Bigelow has directed some great action sequences in her time, and in this one some of them are done as continuous POV shots. It kind of shows that good action chops are in the blood, because she’s able to capture the chaos of one person running through a robbery in a continuous shot without ever making it confusing. Somehow all these shakycam directors today can’t make their scenes half as clear even without the limitations of making it look like it’s shot from one character’s eyes.

But it’s not all fun and thrills. The technological gimmick is also used in really upsetting ways, because there’s a rape scene done from the POV of the rapist. To make it even more harsh Lenny watches it and shows it to other people. Everybody sitting around feeling what it was like for a guy to rape their friend. They’re pretty subtle about how sick it is, which is nice. They don’t rub it in too much.

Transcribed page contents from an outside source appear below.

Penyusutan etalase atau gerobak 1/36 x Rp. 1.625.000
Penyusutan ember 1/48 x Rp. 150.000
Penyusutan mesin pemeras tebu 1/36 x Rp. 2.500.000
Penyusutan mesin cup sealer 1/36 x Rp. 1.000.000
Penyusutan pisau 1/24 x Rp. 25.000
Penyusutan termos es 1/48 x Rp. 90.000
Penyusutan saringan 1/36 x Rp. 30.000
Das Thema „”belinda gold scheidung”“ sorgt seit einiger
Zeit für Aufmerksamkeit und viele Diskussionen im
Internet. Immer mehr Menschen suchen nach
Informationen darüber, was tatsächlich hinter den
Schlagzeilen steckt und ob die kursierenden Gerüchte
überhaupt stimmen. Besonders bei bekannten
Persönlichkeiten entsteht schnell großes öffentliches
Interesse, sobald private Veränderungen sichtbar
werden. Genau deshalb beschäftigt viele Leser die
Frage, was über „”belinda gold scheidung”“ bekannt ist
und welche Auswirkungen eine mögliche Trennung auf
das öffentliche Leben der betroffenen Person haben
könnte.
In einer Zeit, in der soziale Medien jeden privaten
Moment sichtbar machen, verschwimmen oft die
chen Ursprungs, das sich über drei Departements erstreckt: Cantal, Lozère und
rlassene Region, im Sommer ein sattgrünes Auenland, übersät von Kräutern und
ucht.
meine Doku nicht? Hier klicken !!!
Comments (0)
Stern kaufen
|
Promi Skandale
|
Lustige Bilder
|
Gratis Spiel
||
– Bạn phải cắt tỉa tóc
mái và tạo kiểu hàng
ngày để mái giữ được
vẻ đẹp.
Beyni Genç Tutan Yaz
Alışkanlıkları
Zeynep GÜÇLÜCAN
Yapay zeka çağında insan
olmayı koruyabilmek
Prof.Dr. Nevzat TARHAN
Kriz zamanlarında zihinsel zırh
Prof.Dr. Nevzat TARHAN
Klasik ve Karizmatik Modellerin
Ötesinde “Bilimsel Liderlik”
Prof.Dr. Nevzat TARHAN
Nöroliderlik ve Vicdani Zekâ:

For some reason this “virtual reality” nonsense fascinated everybody in the ’90s. So they take a pretty neat gimmick and find believable ways for it to be used and abused. It makes sense that if this technology existed it would be on the black market and people would do crazy shit so they could sell the experiences and other people would spend their lives trying to live other people’s. But a sci-fi movie of this type is better when it seems to say something about where we’re going, and I’m not sure this one does. I guess Lenny reliving his old sexual encounters makes sense at the dawn of the home sex tape era. But I don’t think being obsessed with living your old experiences turned out to be a consequence of the technology that was developing in the ’90s. If anything the problem is that people ended up to in the boring present, always moving on to the next little clip on Youtube and telling Facebook and Twitter what TV show they’re watching.

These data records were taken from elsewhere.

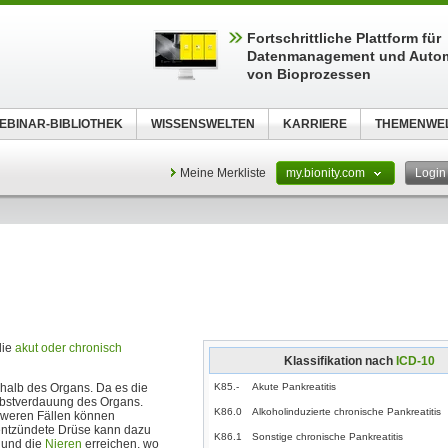
Fortschrittliche Plattform für
Datenmanagement und Autom
von Bioprozessen
EBINAR-BIBLIOTHEK
WISSENSWELTEN
KARRIERE
THEMENWE
Meine Merkliste
my.bionity.com
Logi
die
akut oder chronisch
Klassifikation nach
ICD-10
halb des Organs. Da es die
K85.-
Akute Pankreatitis
elbstverdauung des Organs.
K86.0
Alkoholinduzierte chronische Pankreatitis
hweren Fällen können
entzündete Drüse kann dazu
K86.1
Sonstige chronische Pankreatitis
und die
Nieren
erreichen, wo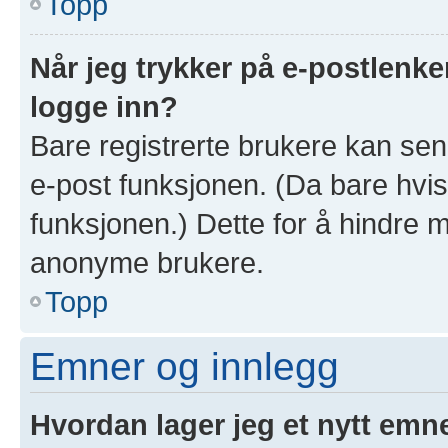
Topp
Når jeg trykker på e-postlenken
logge inn?
Bare registrerte brukere kan sen
e-post funksjonen. (Da bare hvis
funksjonen.) Dette for å hindre 
anonyme brukere.
Topp
Emner og innlegg
Hvordan lager jeg et nytt emn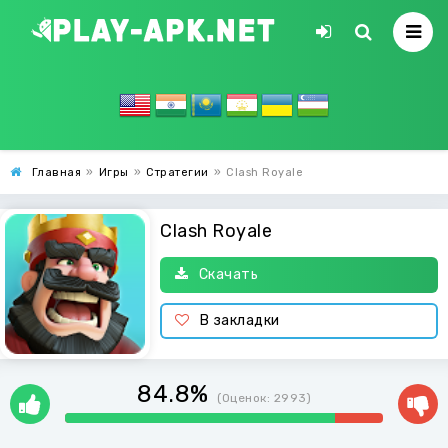
Главная
»
Игры
»
Стратегии
»
Clash Royale
Clash Royale
Скачать
В закладки
84.8%
(Оценок:
2993
)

I think this is a pretty good movie though, smarter than average, well directed and acted with some interesting ideas, and makes a pretty good time capsule of what people were thinking about in the ’90s. But it’s not on the level of Bigelow or Cameron’s best, and I think my problem is mainly with the ending. The mystery is solved, we find out what this is all about, and tension comes to a head. The heroes know an explosive secret, they’ve got to make people believe the truth, but there’s corruption everywhere and people are going to kill them for knowing.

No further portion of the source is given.